Top 5 Reasons Owning a Home is More Expensive than Renting

08 May

According to research from The Ascent, in 2019, homeowners spent an average of $26,418 per year in housing costs, while renters forked up $17,809 a year. Homeowners must spend an additional $8,609 a year according to the data. Homeowners typically have expenses that renter’s don’t have to cover at all or are less expensive for renters (insurance would be a good example). Here are a few examples of why owning a home is more expensive than renting.

Initial costs are always more expensive

In almost all cases, the upfront costs of owning a home are much higher than renting an apartment or house. When you lease a new rental, you will typically have to cover first and last month’s rent as well a security deposit. Some landlords may require a cleaning fee as well. In addition, there may be a few expenses once you move in, you may need window coverings, a new shower head as well as the cost of some cleaning supplies.

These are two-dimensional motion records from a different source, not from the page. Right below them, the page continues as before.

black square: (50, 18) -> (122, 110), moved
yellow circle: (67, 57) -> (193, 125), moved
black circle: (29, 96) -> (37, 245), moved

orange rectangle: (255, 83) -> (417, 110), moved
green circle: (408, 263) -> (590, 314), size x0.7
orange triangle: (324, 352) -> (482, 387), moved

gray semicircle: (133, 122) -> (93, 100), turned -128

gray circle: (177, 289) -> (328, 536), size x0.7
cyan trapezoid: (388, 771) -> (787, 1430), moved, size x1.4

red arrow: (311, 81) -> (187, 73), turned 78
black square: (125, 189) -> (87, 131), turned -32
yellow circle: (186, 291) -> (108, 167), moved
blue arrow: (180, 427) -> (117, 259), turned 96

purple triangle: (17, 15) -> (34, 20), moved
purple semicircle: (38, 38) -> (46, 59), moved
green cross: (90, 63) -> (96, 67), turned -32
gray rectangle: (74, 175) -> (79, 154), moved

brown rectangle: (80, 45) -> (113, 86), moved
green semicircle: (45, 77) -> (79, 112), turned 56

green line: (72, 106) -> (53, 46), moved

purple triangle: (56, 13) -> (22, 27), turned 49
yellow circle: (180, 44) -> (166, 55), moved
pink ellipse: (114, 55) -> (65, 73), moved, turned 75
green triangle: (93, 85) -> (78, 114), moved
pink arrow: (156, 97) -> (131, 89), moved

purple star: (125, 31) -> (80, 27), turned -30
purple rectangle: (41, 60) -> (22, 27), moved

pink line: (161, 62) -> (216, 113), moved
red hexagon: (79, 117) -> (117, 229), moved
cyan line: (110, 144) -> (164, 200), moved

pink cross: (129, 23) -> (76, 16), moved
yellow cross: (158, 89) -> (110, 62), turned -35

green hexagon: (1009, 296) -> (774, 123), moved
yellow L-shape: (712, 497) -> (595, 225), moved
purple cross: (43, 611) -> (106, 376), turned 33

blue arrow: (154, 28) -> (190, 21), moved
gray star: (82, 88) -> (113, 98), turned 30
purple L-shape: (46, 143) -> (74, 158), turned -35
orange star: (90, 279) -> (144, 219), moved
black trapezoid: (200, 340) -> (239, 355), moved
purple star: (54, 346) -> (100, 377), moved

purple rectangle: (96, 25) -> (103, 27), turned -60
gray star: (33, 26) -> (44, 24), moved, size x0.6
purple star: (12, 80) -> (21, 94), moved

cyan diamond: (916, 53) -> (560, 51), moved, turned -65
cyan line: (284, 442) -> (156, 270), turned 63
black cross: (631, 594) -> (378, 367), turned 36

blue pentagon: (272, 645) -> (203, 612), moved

The upfront costs of purchasing a home are usually much much higher. The largest expense is the down payment necessary to get a mortgage. According to the National Association of Realtors, in 2022, the median down payment for a home buyer was 13% of the home’s purchase price. In addition, you may need to cover other closing costs, which often run between 2% and 5% of the home’s purchase price.

Insurance is more expensive

Renters insurance is usually a bargain in the world of insurance and if you are renting an apartment or home, you should absolutely be carrying this coverage. Renters insurance will cover the cost to replace your personal possessions if they are damaged or destroyed by a covered peril. It also offers liability coverage if someone is injured in your rental. 

According to Progressive, the average cost of renters insurance is only $14 to $30 per month, which when compared to homeowners insurance is a real bargain. 

Insurance for homeowners is dramatically more expensive in most cases. This is due to the fact that the insurer may have to rebuild your entire home if it is damaged or destroyed by a covered peril. It also offers liability coverage, as well as protection for other buildings on your property.  In 2020, the average cost for homeowners insurance across the nation ran $2,305 which translates into $192.08 per month.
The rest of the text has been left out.